Getting the correct sail plan for the weather is one of a skipper's biggest conundrums; get it correct and you sail faster than everyone else, with boat speed making tactical decisions much easier. Get it wrong and you’re slowed, either by not having enough sail up so you’re under powered, or too much sail making the boat hard to control and steering in the right direction impossible. When we throw spinnakers into the mix, the jeopardy increases as having one of our wondrously fickle sails up in too much wind can end up destroying a sail... as the avid blog readers will know.
Along with several others in the fleet, we made this common mistake earlier on in the leg and now face the difficult choice of what to do when the desired sail is the one you don’t have.
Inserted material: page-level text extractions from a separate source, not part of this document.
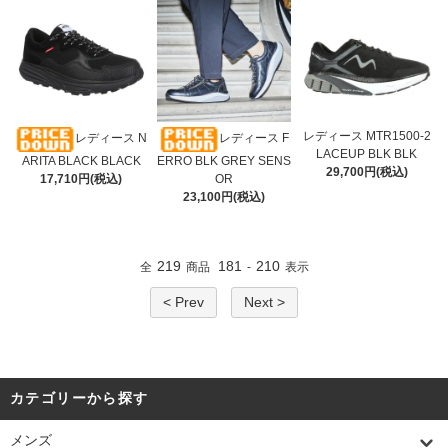
レディース MTR1500-2
レディース N
レディース F
LACEUP BLK BLK
ARITA BLACK BLACK
ERRO BLK GREY SENS
29,700円(税込)
17,710円(税込)
OR
23,100円(税込)
219
181
210
全
商品
-
表示
< Prev
Next >
カテゴリーから探す
メンズ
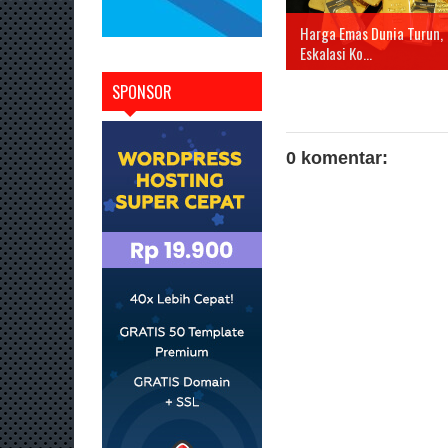
Harga Emas Dunia Turun,
Eskalasi Ko...
SPONSOR
0 komentar:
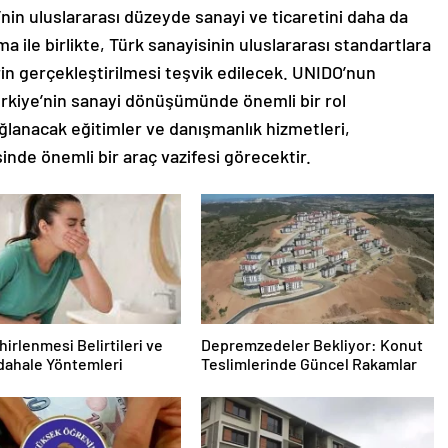
’nin uluslararası düzeyde sanayi ve ticaretini daha da
a ile birlikte, Türk sanayisinin uluslararası standartlara
rin gerçekleştirilmesi teşvik edilecek. UNIDO’nun
Türkiye’nin sanayi dönüşümünde önemli bir rol
ğlanacak eğitimler ve danışmanlık hizmetleri,
inde önemli bir araç vazifesi görecektir.
hirlenmesi Belirtileri ve
Depremzedeler Bekliyor: Konut
dahale Yöntemleri
Teslimlerinde Güncel Rakamlar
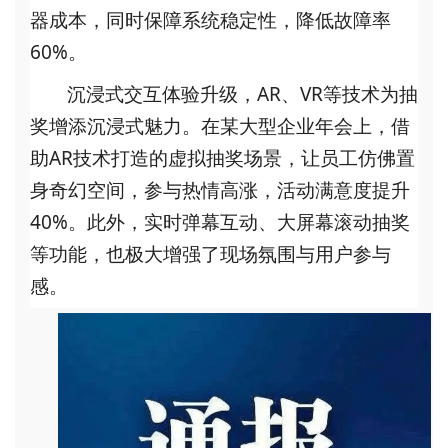
器成本，同时保障系统稳定性，降低故障率
60%。
沉浸式交互体验升级
AR、VR等技术为抽
，
奖增添沉浸式魅力。在某大型企业年会上，借
助AR技术打造的虚拟抽奖场景，让员工仿佛置
身奇幻空间，参与热情高涨，活动满意度提升
40%。此外，实时弹幕互动、大屏幕滚动抽奖
等功能，也极大增强了现场氛围与用户参与
感。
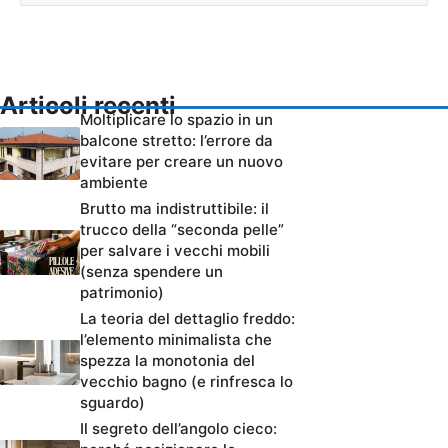
Articoli recenti
Moltiplicare lo spazio in un
balcone stretto: l’errore da
evitare per creare un nuovo
ambiente
Brutto ma indistruttibile: il
trucco della “seconda pelle”
per salvare i vecchi mobili
(senza spendere un
patrimonio)
La teoria del dettaglio freddo:
l’elemento minimalista che
spezza la monotonia del
vecchio bagno (e rinfresca lo
sguardo)
Il segreto dell’angolo cieco:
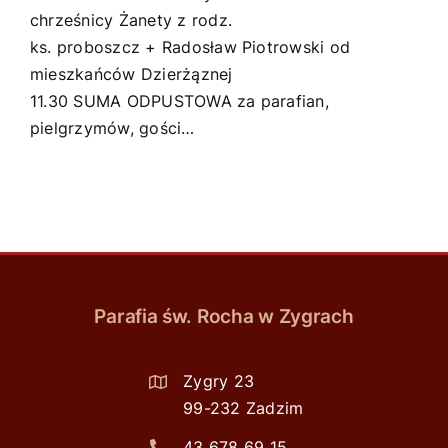
chrześnicy Żanety z rodz.
ks. proboszcz + Radosław Piotrowski od
mieszkańców Dzierżąznej
11.30 SUMA ODPUSTOWA za parafian,
pielgrzymów, gości…
Parafia św. Rocha w Zygrach
Zygry 23
99-232 Zadzim
43 678 69 15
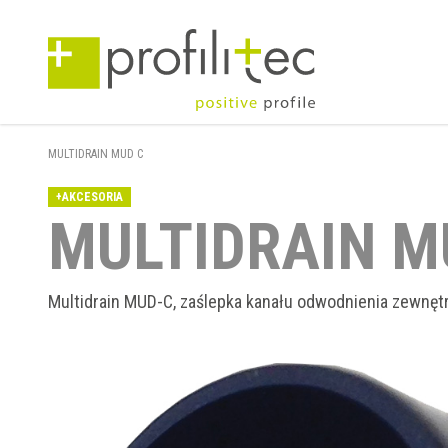
MULTIDRAIN MUD C
+AKCESORIA
MULTIDRAIN M
Multidrain MUD-C, zaślepka kanału odwodnienia zewnęt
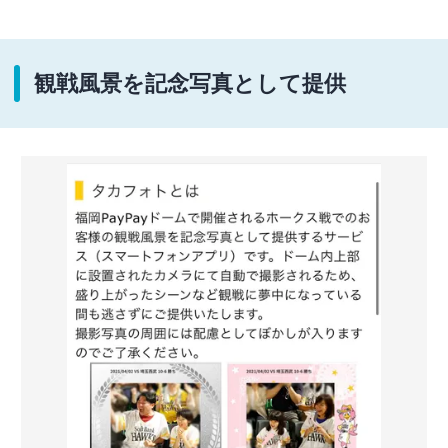
観戦風景を記念写真として提供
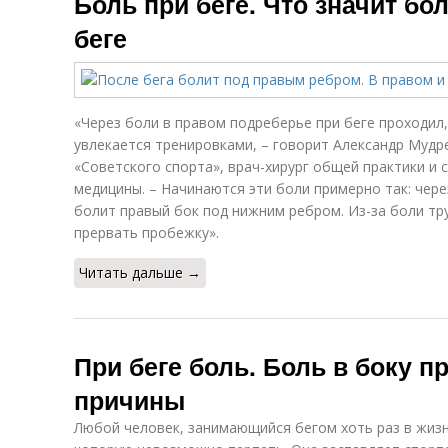
Боль при беге. Что значит бо
беге
«Через боли в правом подреберье при беге проходил
увлекается тренировками, – говорит Александр Мудр
«Советского спорта», врач-хирург общей практики и 
медицины. – Начинаются эти боли примерно так: чере
болит правый бок под нижним ребром. Из-за боли тр
прервать пробежку».
Читать дальше →
При беге боль. Боль в боку п
причины
Любой человек, занимающийся бегом хоть раз в жизн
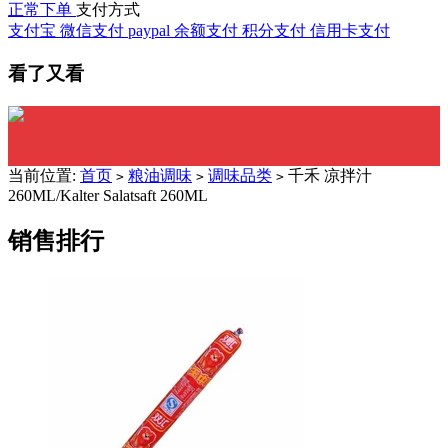
正常下单
支付方式
支付宝
微信支付
paypal
余额支付
积分支付
信用卡支付
看了又看
当前位置:
首页
粮油调味
调味品类
千禾 凉拌汁
>
>
>
260ML/Kalter Salatsaft 260ML
销售排行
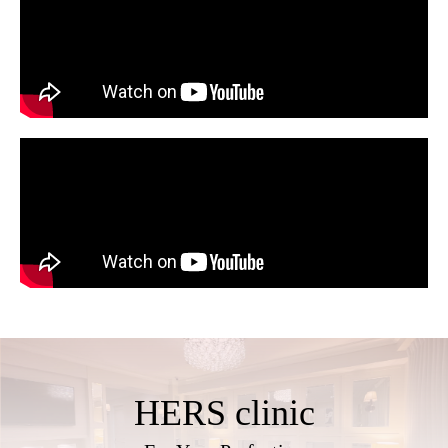
HERS clinic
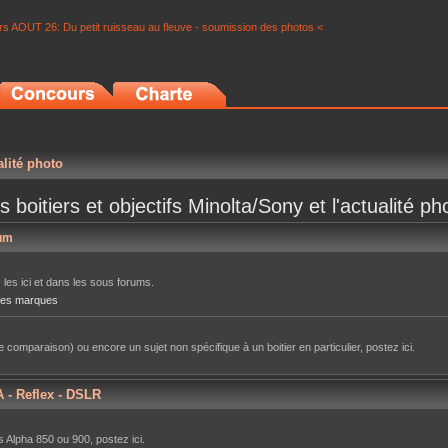
s AOUT 26: Du petit ruisseau au fleuve - soumission des photos <
alité photo
s boitiers et objectifs Minolta/Sony et l'actualité ph
um
 les ici et dans les sous forums.
tres marques
 comparaison) ou encore un sujet non spécifique à un boitier en particulier, postez ici.
A - Reflex - DSLR
 Alpha 850 ou 900, postez ici.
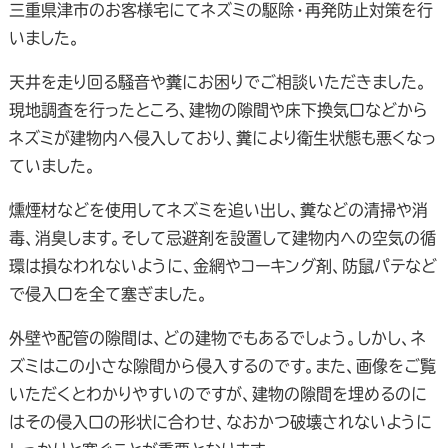
三重県津市のお客様宅にてネズミの駆除・再発防止対策を行
いました。
天井を走り回る騒音や糞にお困りでご相談いただきました。
現地調査を行ったところ、建物の隙間や床下換気口などから
ネズミが建物内へ侵入しており、糞により衛生状態も悪くなっ
ていました。
燻煙材などを使用してネズミを追い出し、糞などの清掃や消
毒、消臭します。そして忌避剤を設置して建物内への空気の循
環は損なわれないように、金網やコーキング剤、防鼠パテなど
で侵入口を全て塞ぎました。
外壁や配管の隙間は、どの建物でもあるでしょう。しかし、ネ
ズミはこの小さな隙間から侵入するのです。また、画像をご覧
いただくとわかりやすいのですが、建物の隙間を埋めるのに
はその侵入口の形状に合わせ、なおかつ破壊されないように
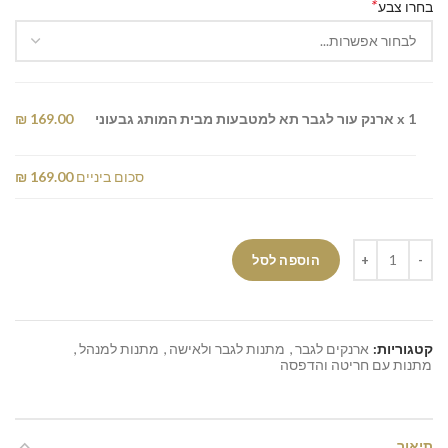
*
בחרו צבע
x 1
ארנק עור לגבר תא למטבעות מבית המותג גבעוני
169.00 ₪
סכום ביניים
169.00 ₪
הוספה לסל
קטגוריות:
ארנקים לגבר
,
מתנות לגבר ולאישה
,
מתנות למנהל
,
מתנות עם חריטה והדפסה
תיאור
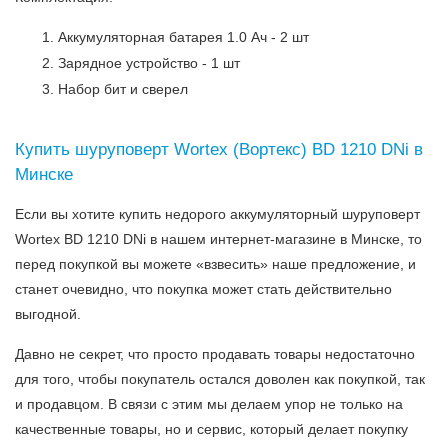
Аккумуляторная батарея 1.0 Ач - 2 шт
Зарядное устройство - 1 шт
Набор бит и сверел
Купить шуруповерт Wortex (Вортекс) BD 1210 DNi в
Минске
Если вы хотите купить недорого аккумуляторный шуруповерт
Wortex BD 1210 DNi в нашем интернет-магазине в Минске, то
перед покупкой вы можете «взвесить» наше предложение, и
станет очевидно, что покупка может стать действительно
выгодной.
Давно не секрет, что просто продавать товары недостаточно
для того, чтобы покупатель остался доволен как покупкой, так
и продавцом. В связи с этим мы делаем упор не только на
качественные товары, но и сервис, который делает покупку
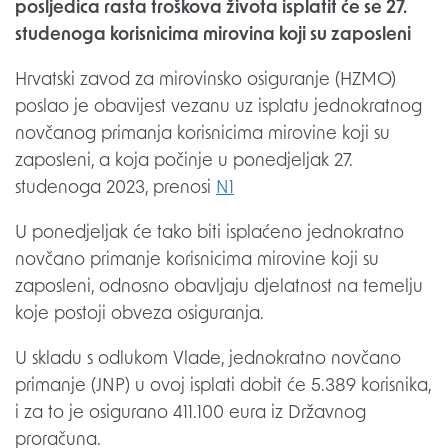
posljedica rasta troškova života isplatit će se 27.
studenoga korisnicima mirovina koji su zaposleni
Hrvatski zavod za mirovinsko osiguranje (HZMO)
poslao je obavijest vezanu uz isplatu jednokratnog
novčanog primanja korisnicima mirovine koji su
zaposleni, a koja počinje u ponedjeljak 27.
studenoga 2023, prenosi
N1
U ponedjeljak će tako biti isplaćeno jednokratno
novčano primanje korisnicima mirovine koji su
zaposleni, odnosno obavljaju djelatnost na temelju
koje postoji obveza osiguranja.
U skladu s odlukom Vlade, jednokratno novčano
primanje (JNP) u ovoj isplati dobit će 5.389 korisnika,
i za to je osigurano 411.100 eura iz Državnog
proračuna.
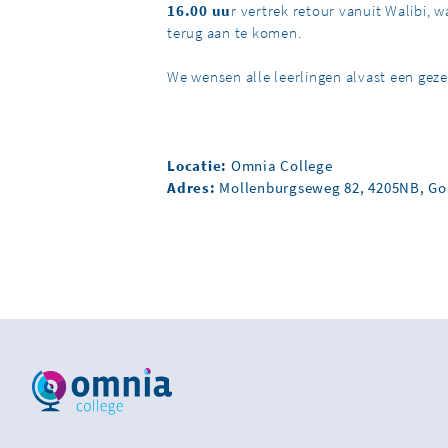
16.00 uu
r vertrek retour vanuit Walibi,
terug aan te komen.
We wensen alle leerlingen alvast een gezel
Locatie:
Omnia College
Adres:
Mollenburgseweg 82, 4205NB, G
Do you be conservative and stay underpowered until the wind gets safely in to the range of the bigger spinnaker, or take the risk and push your next sail down to its limit in the search for speed, knowing that an unexpected increase in the wind or a mistake on the helm could mean a second sail to repair in port and one less to fly in the remaining days. This choice has been running around my head for the past 48 hours: To kite or not to kite?
With the wind helpfully sitting just on the upper limit of our Code 2, and the rest of the fleet also pushing for the finish, meaning the six-hour position updates are the only thing providing insight in to how hard the rest of the fleet are pushing. Looking at their average speeds, Laura and I play a guessing game in the nav as to what we think their sail pans are, if it matches ours or not, and how our speeds match with the fleet.